For some businesses the answer is easy, for others it is far more complex. To the corner dairy owner it is clear that the punters coming in the door are the ones to focus their attention on. But many organisations supply products within a long chain (the 'value chain' in business-speak) and have no visibility to the end purchaser of the good.
Take a component producer for personal computers (PC). They might sell an electric fan to a company who then assembles it with other components to sell as a power supply unit to a firm who manufactures and sells the PC to a retailer or end-customer.
The total focus of the initial business in the value chain is often on their immediate customer i.e. the manufacturers or assembler that they supply to. But is that their customer in a marketing sense? Who should they focus their product, their message, their support and so on around? The next company in the chain i.e. the customer who pays their invoice? Or the end consumer - the PC buyer who actually uses the finished good?
Every link in the value chain is relevant but it is always ultimately about the end consumer. Understanding them is the piece of marketing knowledge that can really make a difference for a business.

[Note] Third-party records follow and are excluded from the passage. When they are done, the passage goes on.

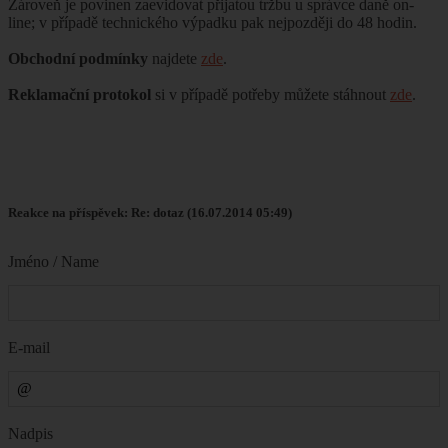
Zároveň je povinen zaevidovat přijatou tržbu u správce daně on-
line; v případě technického výpadku pak nejpozději do 48 hodin.
Obchodní podmínky
najdete
zde
.
Reklamační protokol
si v případě potřeby můžete stáhnout
zde
.
Reakce na příspěvek: Re: dotaz (16.07.2014 05:49)
Jméno / Name
E-mail
Nadpis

Everything and everyone in a value chain ultimately contributes to the experience of the consumer. The more you know and understand about that consumer the better return you can derive from the chain. Commodities are those products that don't offer this distinct value.
New Zealand Merino is an organisation which has escaped the commodity trap by looking to the end-consumer. Responding to consumer demand for quality natural fabric in high fashion garments like suits, they sought to develop relationships with international fabric companies and knitwear companies.
What NZ Merino call the 'high country to high fashion chain' has resulted in the likes of Yves St Laurent and Ralph Lauren paying a premium to use the superfine wool. Last year they signed a $40 million contract to supply wool to US apparel company SmartWool, guaranteeing 80 farmers premium prices for their product over the next seven years.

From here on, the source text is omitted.